■ **TASK GOAL**: A faithful copy of each entry below is expected, with the images removed.

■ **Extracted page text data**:
______

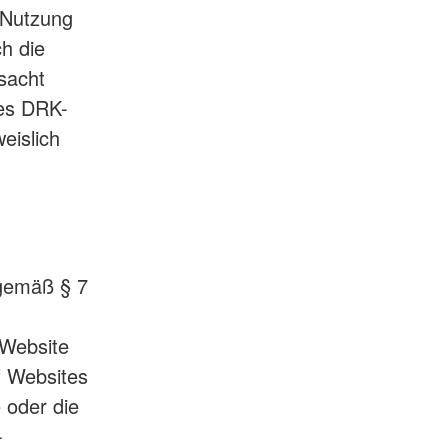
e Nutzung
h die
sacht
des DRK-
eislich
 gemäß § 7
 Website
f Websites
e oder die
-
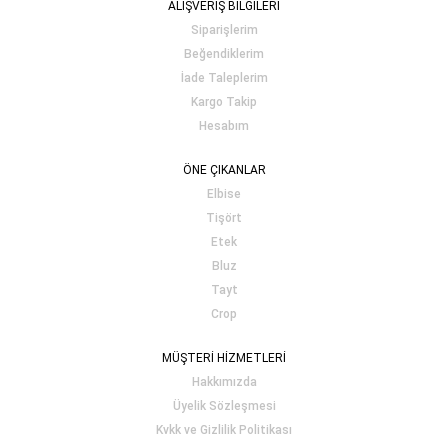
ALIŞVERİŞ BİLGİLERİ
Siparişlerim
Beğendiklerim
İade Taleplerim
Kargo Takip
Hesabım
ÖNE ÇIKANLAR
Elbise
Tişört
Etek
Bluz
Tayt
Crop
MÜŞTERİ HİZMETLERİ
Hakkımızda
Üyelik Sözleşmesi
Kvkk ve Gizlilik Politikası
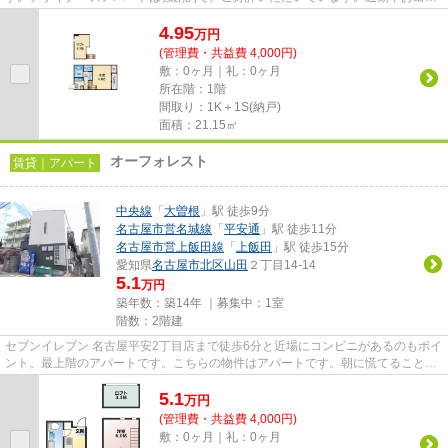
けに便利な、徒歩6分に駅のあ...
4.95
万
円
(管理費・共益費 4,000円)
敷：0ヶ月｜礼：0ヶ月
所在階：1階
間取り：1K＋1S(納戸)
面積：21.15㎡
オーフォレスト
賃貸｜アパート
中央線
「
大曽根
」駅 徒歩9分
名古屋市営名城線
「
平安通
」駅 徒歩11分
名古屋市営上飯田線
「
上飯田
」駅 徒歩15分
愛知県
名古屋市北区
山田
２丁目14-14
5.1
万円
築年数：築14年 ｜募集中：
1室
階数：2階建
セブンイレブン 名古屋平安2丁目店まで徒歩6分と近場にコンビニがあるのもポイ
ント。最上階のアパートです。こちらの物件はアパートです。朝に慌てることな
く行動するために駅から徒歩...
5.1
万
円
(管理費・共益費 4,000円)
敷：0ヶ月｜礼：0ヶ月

______

■ **ANSWER**:
e Nutzung
h die
sacht
des DRK-
eislich
 gemäß § 7
 Website
f Websites
e oder die
-
ALIŞVERİŞ BİLGİLERİ
Siparişlerim
Beğendiklerim
İade Taleplerim
Kargo Takip
Hesabım
ÖNE ÇIKANLAR
Elbise
Tişört
Etek
Bluz
Tayt
Crop
MÜŞTERİ HİZMETLERİ
Hakkımızda
Üyelik Sözleşmesi
Kvkk ve Gizlilik Politikası
けに便利な、徒歩6分に駅のあ...
4.95
万
円
(管理費・共益費 4,000円)
敷：0ヶ月｜礼：0ヶ月
所在階：1階
間取り：1K＋1S(納戸)
面積：21.15㎡
オーフォレスト
賃貸｜アパート
中央線
「
大曽根
」駅 徒歩9分
名古屋市営名城線
「
平安通
」駅 徒歩11分
名古屋市営上飯田線
「
上飯田
」駅 徒歩15分
愛知県
名古屋市北区
山田
２丁目14-14
5.1
万円
築年数：築14年 ｜募集中：
1室
階数：2階建
セブンイレブン 名古屋平安2丁目店まで徒歩6分と近場にコンビニがあるのもポイ
ント。最上階のアパートです。こちらの物件はアパートです。朝に慌てることな
く行動するために駅から徒歩...
5.1
万
円
(管理費・共益費 4,000円)
敷：0ヶ月｜礼：0ヶ月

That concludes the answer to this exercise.